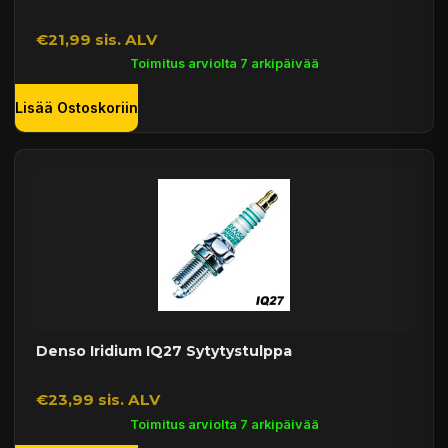
€21,99 sis. ALV
Toimitus arviolta 7 arkipäivää
Lisää Ostoskoriin
Denso Iridium IQ27 Sytytystulppa
€23,99 sis. ALV
Toimitus arviolta 7 arkipäivää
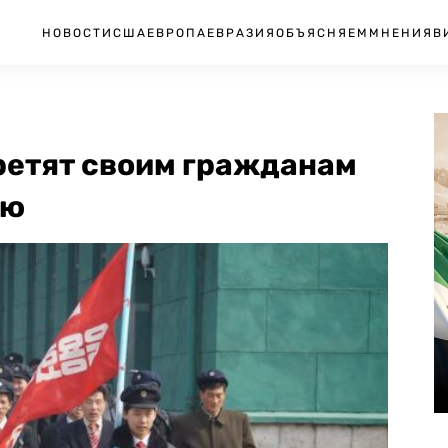
НОВОСТИ
США
ЕВРОПА
ЕВРАЗИЯ
ОБЪЯСНЯЕМ
МНЕНИЯ
В
ретят своим гражданам
ею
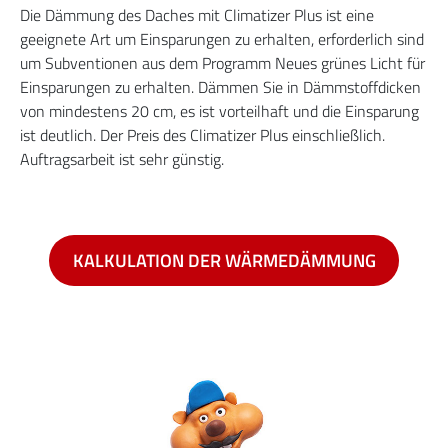
Die Dämmung des Daches mit Climatizer Plus ist eine
geeignete Art um Einsparungen zu erhalten, erforderlich sind
um Subventionen aus dem Programm Neues grünes Licht für
Einsparungen zu erhalten. Dämmen Sie in Dämmstoffdicken
von mindestens 20 cm, es ist vorteilhaft und die Einsparung
ist deutlich. Der Preis des Climatizer Plus einschließlich.
Auftragsarbeit ist sehr günstig.
KALKULATION DER WÄRMEDÄMMUNG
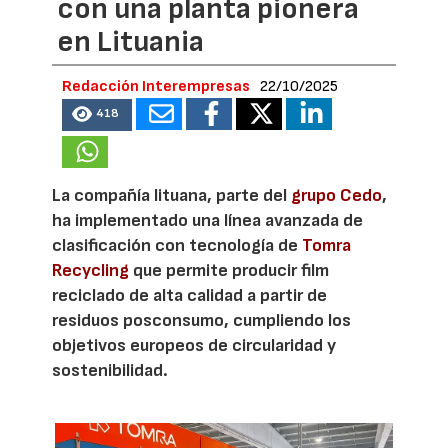
con una planta pionera
en Lituania
Redacción Interempresas
22/10/2025
418
La compañía lituana, parte del
grupo Cedo
,
ha implementado una línea avanzada de
clasificación con tecnología de
Tomra
Recycling
que permite producir film
reciclado de alta calidad a partir de
residuos posconsumo, cumpliendo los
objetivos europeos de circularidad y
sostenibilidad.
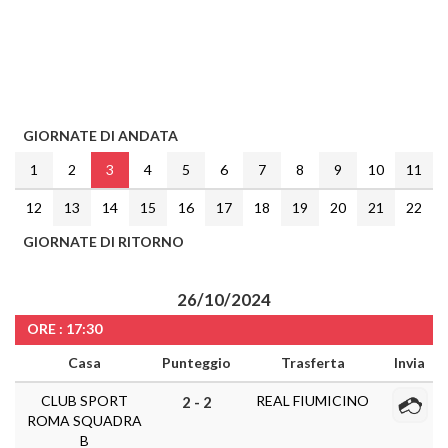
GIORNATE DI ANDATA
1
2
3
4
5
6
7
8
9
10
11
12
13
14
15
16
17
18
19
20
21
22
GIORNATE DI RITORNO
26/10/2024
ORE : 17:30
Casa
Punteggio
Trasferta
Invia
CLUB SPORT
REAL FIUMICINO
2 - 2
ROMA SQUADRA
B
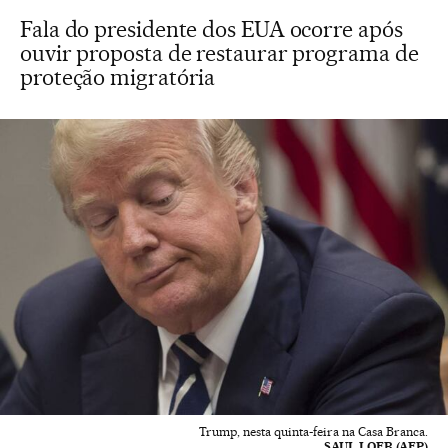
Fala do presidente dos EUA ocorre após
ouvir proposta de restaurar programa de
proteção migratória
Trump, nesta quinta-feira na Casa Branca.
SAUL LOEB (AFP)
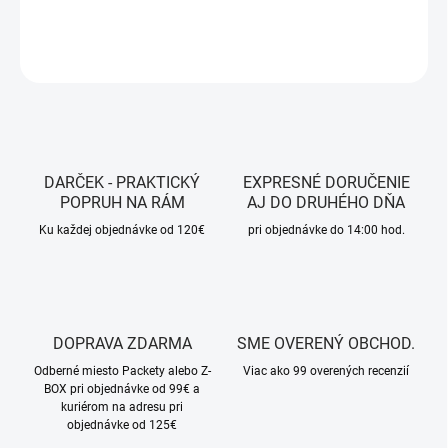
DETAILNÉ INFORMÁCIE
OPÝTAŤ SA
STRÁŽIŤ
DARČEK - PRAKTICKÝ
EXPRESNÉ DORUČENIE
POPRUH NA RÁM
AJ DO DRUHÉHO DŇA
Ku každej objednávke od 120€
pri objednávke do 14:00 hod.
DOPRAVA ZDARMA
SME OVERENÝ OBCHOD.
Odberné miesto Packety alebo Z-
Viac ako 99 overených recenzií
BOX pri objednávke od 99€ a
kuriérom na adresu pri
objednávke od 125€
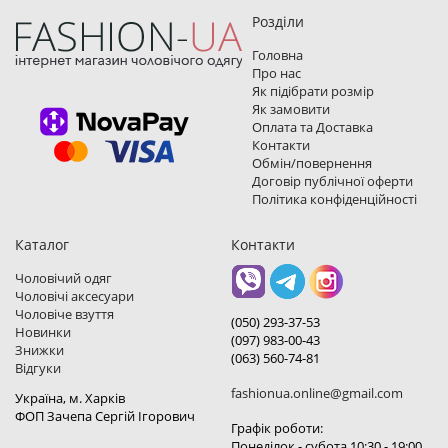
Розділи
Головна
Про нас
Як підібрати розмір
Як замовити
Оплата та Доставка
Контакти
Обмін/повернення
Договір публічної оферти
Політика конфіденційності
Каталог
Контакти
Чоловічий одяг
Чоловічі аксесуари
Чоловіче взуття
(050) 293-37-53
Новинки
(097) 983-00-43
Знижки
(063) 560-74-81
Відгуки
fashionua.online@gmail.com
Україна, м. Харкiв
ФОП Зачепа Сергій Ігорович
Графік роботи:
Понеділок - субота 10:30 - 19:00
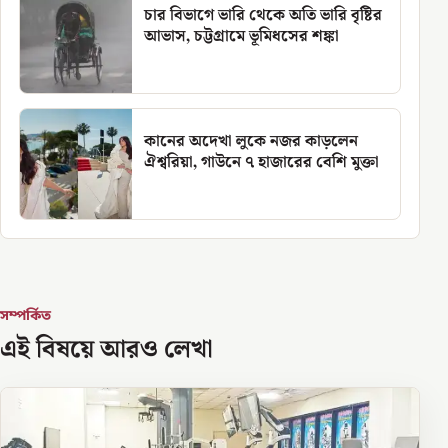
চার বিভাগে ভারি থেকে অতি ভারি বৃষ্টির
আভাস, চট্টগ্রামে ভূমিধসের শঙ্কা
কানের অদেখা লুকে নজর কাড়লেন
ঐশ্বরিয়া, গাউনে ৭ হাজারের বেশি মুক্তা
সম্পর্কিত
এই বিষয়ে আরও লেখা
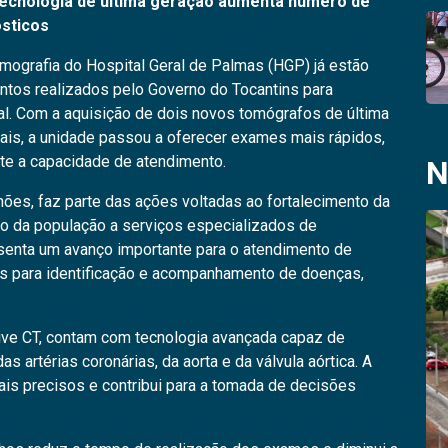
tecnologia de última geração aumenta número de
ósticos
ografia do Hospital Geral de Palmas (HGP) já estão
ntos realizados pelo Governo do Tocantins para
al. Com a aquisição de dois novos tomógrafos de última
nais, a unidade passou a oferecer exames mais rápidos,
nte a capacidade de atendimento.
N
ões, faz parte das ações voltadas ao fortalecimento da
o da população a serviços especializados de
senta um avanço importante para o atendimento de
 para identificação e acompanhamento de doenças,
ive CT, contam com tecnologia avançada capaz de
s artérias coronárias, da aorta e da válvula aórtica. A
is precisos e contribui para a tomada de decisões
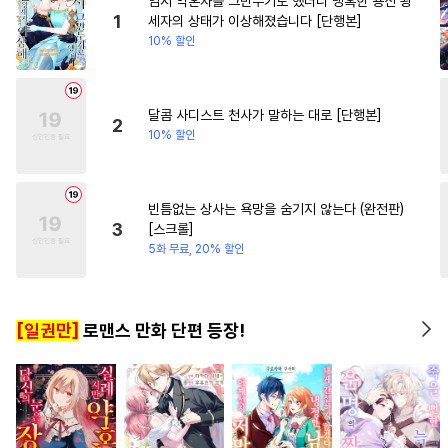
임시 약혼자를 그만두기로 했더니 냉혹한 용신 왕
#
민감수
#
만화단편
#
백합/GL
#
연상연하
1
세자의 상태가 이상해졌습니다 [단행본]
10% 할인
#
상처공
#
계략수
#
동양풍
#
계약관계
#
배틀연애
#
동정수
#
강공
#
헌신공
#
현대물
#
개그/코믹
#
촉수
#
까칠수
#
초딩공
달콤 사디스트 천사가 말하는 대로 [단행본]
2
10% 할인
#
유혹수
#
고수위
#
일상
#
떡대수
#
잔망수
#
육아물
#
명랑수
#
인외존재
빈틈없는 상사는 욕망을 숨기지 않는다 (완전판)
3
[스크롤]
#
선후배
#
연상공
5화 무료, 20% 할인
#
츤데레공
#
수인
#
평범수
#
달달물
#
후회공
#
판타지
[일권만]
로맨스 만화 단편 등장!
#
친구
#
짝사랑
#
동물
#
애증관계
#
연예계
#
서양풍
#
동정공
#
능력공
#
드라마
#
미인공
#
리맨물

## [Aim of the exercise]
Retype the records above word for word, from their first line through the line containing "Die Dämmung des", and leave out every picture.

## [Answer space]
€21,99 sis. ALV
Toimitus arviolta 7 arkipäivää
Lisää Ostoskoriin
Denso Iridium IQ27 Sytytystulppa
€23,99 sis. ALV
Toimitus arviolta 7 arkipäivää
НОВОСТИ
США
ЕВРОПА
ЕВРАЗИЯ
ОБЪЯСНЯЕМ
МНЕНИЯ
В
ретят своим гражданам
ею
Die Dämmung des Daches mit Climatizer Plus ist eine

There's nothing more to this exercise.